CATHOLIC MISSION AT CACONDA
Though under Portuguese allegiance and drawing money from the state, all the Fathers and Brothers were French or Alsatian. The superior was a blithe and energetic Norman, who probably could tell more about Angola and its wildest tribes than any one living. But to me, caution made him only polite. The Fathers are said to maintain that acrid old distinction between Catholic and Protestant—not, one would have thought, a matter of great importance—and in the past they have shown much hostility to all other means of enlightening the natives except their own. But things are quieter just now, and over the whole mission itself broods that sense of beauty and calm which seems almost peculiar to Catholicism.

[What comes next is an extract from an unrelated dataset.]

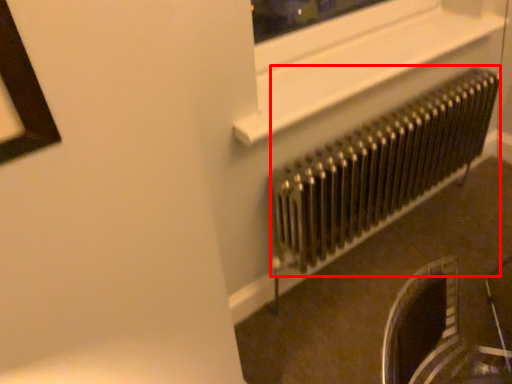 Question: From the image, what is the correct spatial relationship of radiator (annotated by the red box) in relation to window frame?

Choices:
 (A) left
 (B) right

Answer: (B) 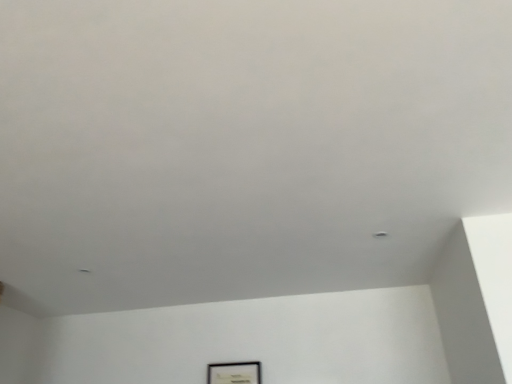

One felt it in the gateway with its bell, in the rooms, whitewashed and unadorned, in the banana-walk through the garden, in the workshops, and even under that hideous tin roof, when some eighty native men and women knelt on the bare, earthen floor during the Mass at dawn.
It is said, but I do not know with what truth, that the Fathers buy from the slave-traders all the “boys” whom they bring up in the mission. The Fathers themselves steadily avoided the subject in conversing with me, but I think it is very probable. About half a mile off is a Sisters’ mission, where a number of girls are trained in the same way. When the boys and girls intermarry, as they generally do, they are settled out in villages within sight of the mission. I counted five or six such villages, and this seems to show, though it does not prove, that most of the boys and girls came originally from a distance, or have no homes to return to. On the whole, I am inclined to believe that but for slavery the mission’s work must have taken a different form. But why the Fathers should be so cautious about confessing it I do not know, unless they are afraid of being called supporters of the slave-trade because they buy off a few of its victims, and so might be counted among its customers.